One hundred calories. Check mate.

I’m happy report, that based on the mixing bowl size of Golden Grahams that just walked past me, his calorie curiosity hasn’t stuck.


Despite the lightness of our exchange, my ability to recall the numbers came so naturally, I scared myself. Even though I have not engaged in obsessive calorie counting for over a year, when presented, the topic triggered an automatic response that results from a lifelong habit, like biting fingernails or smoking cigarettes.

Tootsie Rolls. I loved them then and I love them now. A lot. ( Vintage shopping, Portland, 2015).

I had spent decades adjusting and manipulating my caloric intake depending on my energy output, keeping my body at what I believed to be my fighting weight, the weight my body felt good. My exercise routine was so demanding I could justify, on occasion, eating a small number of my favorites like tootsie rolls, Sun Chips, and low-fat ice cream. I felt I had earned those little treats.
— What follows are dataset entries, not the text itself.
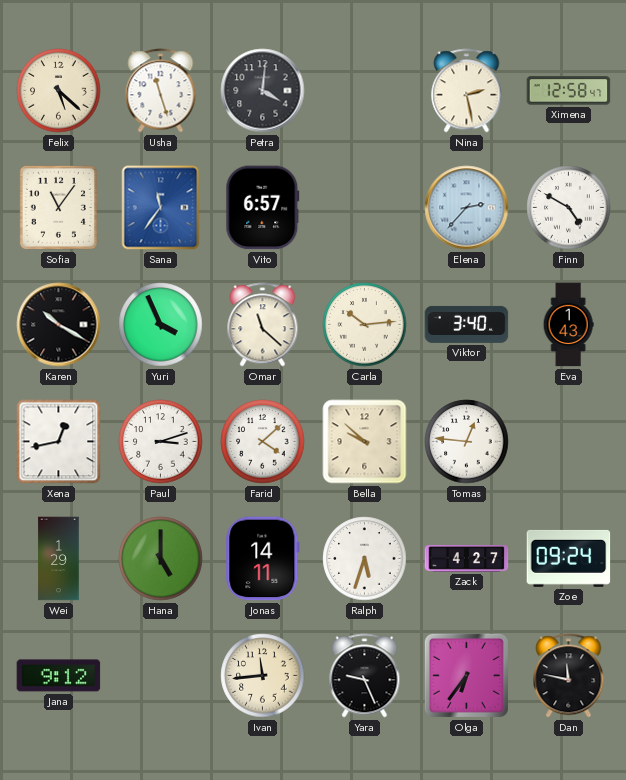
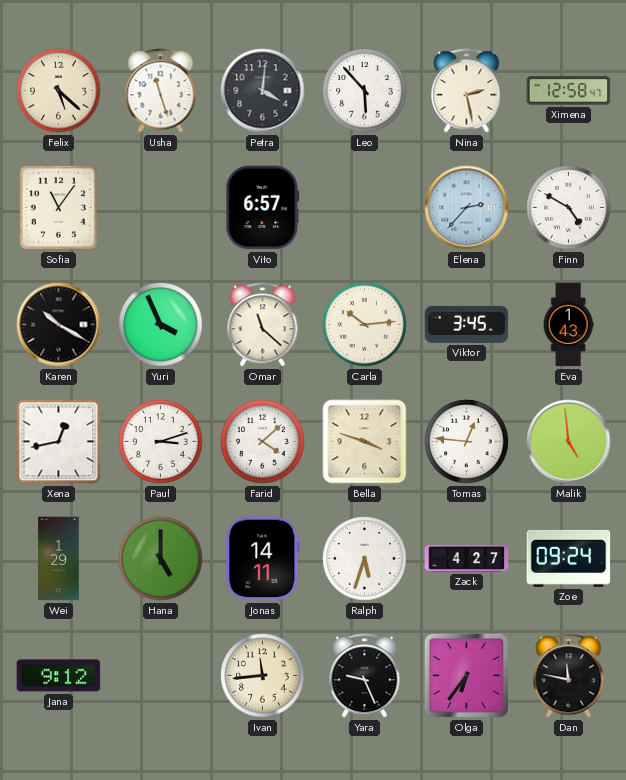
Leo: none -> 5:53
Sana: 11:36 -> none
Viktor: 3:40 -> 3:45
Bella: 9:52 -> 3:48
Malik: none -> 4:59
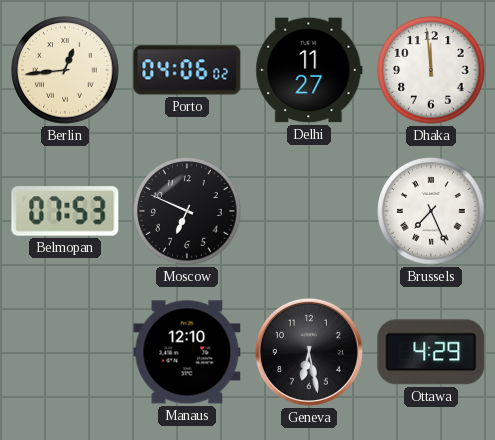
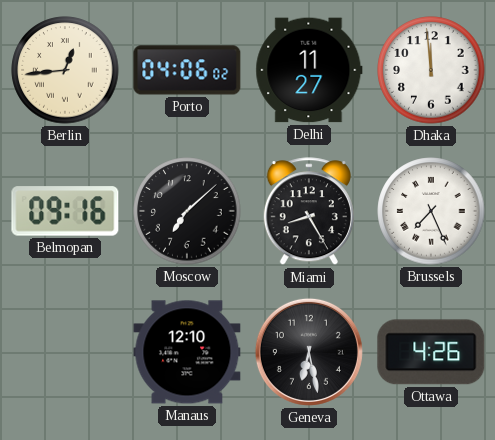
Belmopan: 07:53 -> 09:16
Moscow: 6:49 -> 7:08
Miami: none -> 8:25
Ottawa: 4:29 -> 4:26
Until the melanoma slowed me down.


Although I insisted on continuing to walk hills, play tennis, and go to the gym, due to the restricted mobility of my leg, I was unable to exercise at the intensity I had come to expect of myself. Like the engine of a small boat on an angry sea, my anxious energy was churning yet going nowhere.

It wasn’t enough movement to justify eating the amount of food in which I had become accustomed. I had lost the “wiggle room” to enjoy a little extra food on occasion, like half a homemade brownie after a long tennis match or a slice of chewy sourdough bread at my favorite Italian restaurant. I felt guilty, indulgent and lacking the self-control I had so readily come to rely on. I became laser focused on getting that control back. I knew exactly what I had to do.